> Exercise aim
Write out every line of the material as it stands, apart from the pictures.

> Input

----------

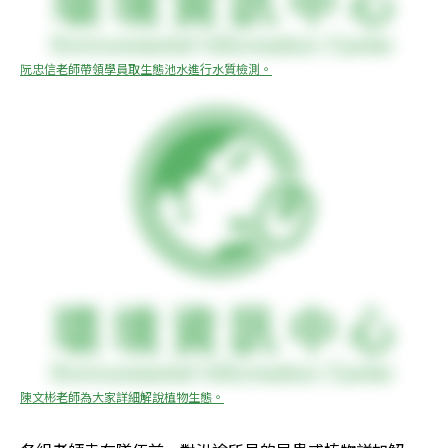
阮忠信老師帶領學員取生態池水進行水質檢測。
陳文彬老師為大家詳細解說植物生態。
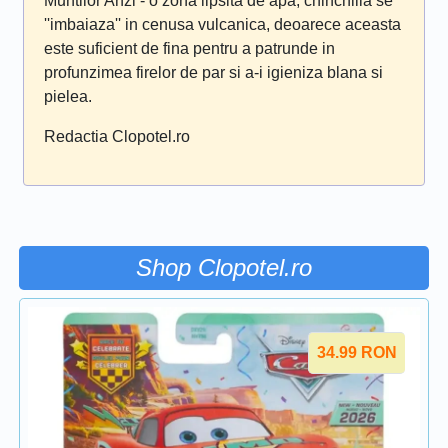
Muntilor Anzi - o zona lipsita de apa, chinchilla se
''imbaiaza'' in cenusa vulcanica, deoarece aceasta
este suficient de fina pentru a patrunde in
profunzimea firelor de par si a-i igieniza blana si
pielea.
Redactia Clopotel.ro
Shop Clopotel.ro
34.99
RON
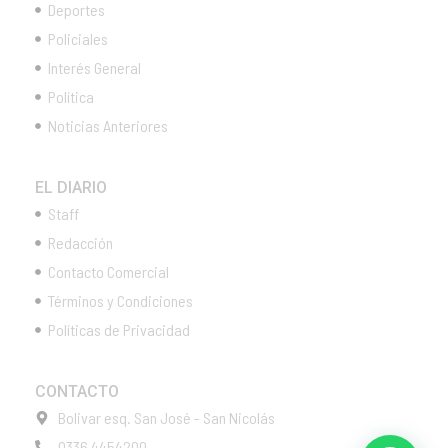
Deportes
Policiales
Interés General
Política
Noticias Anteriores
EL DIARIO
Staff
Redacción
Contacto Comercial
Términos y Condiciones
Políticas de Privacidad
CONTACTO
Bolivar esq. San José - San Nicolás
0336 4454200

----------

> Written solution
阮忠信老師帶領學員取生態池水進行水質檢測。
陳文彬老師為大家詳細解說植物生態。
Muntilor Anzi - o zona lipsita de apa, chinchilla se
''imbaiaza'' in cenusa vulcanica, deoarece aceasta
este suficient de fina pentru a patrunde in
profunzimea firelor de par si a-i igieniza blana si
pielea.
Redactia Clopotel.ro
Shop Clopotel.ro
34.99
RON
Deportes
Policiales
Interés General
Política
Noticias Anteriores
EL DIARIO
Staff
Redacción
Contacto Comercial
Términos y Condiciones
Políticas de Privacidad
CONTACTO
Bolivar esq. San José - San Nicolás
0336 4454200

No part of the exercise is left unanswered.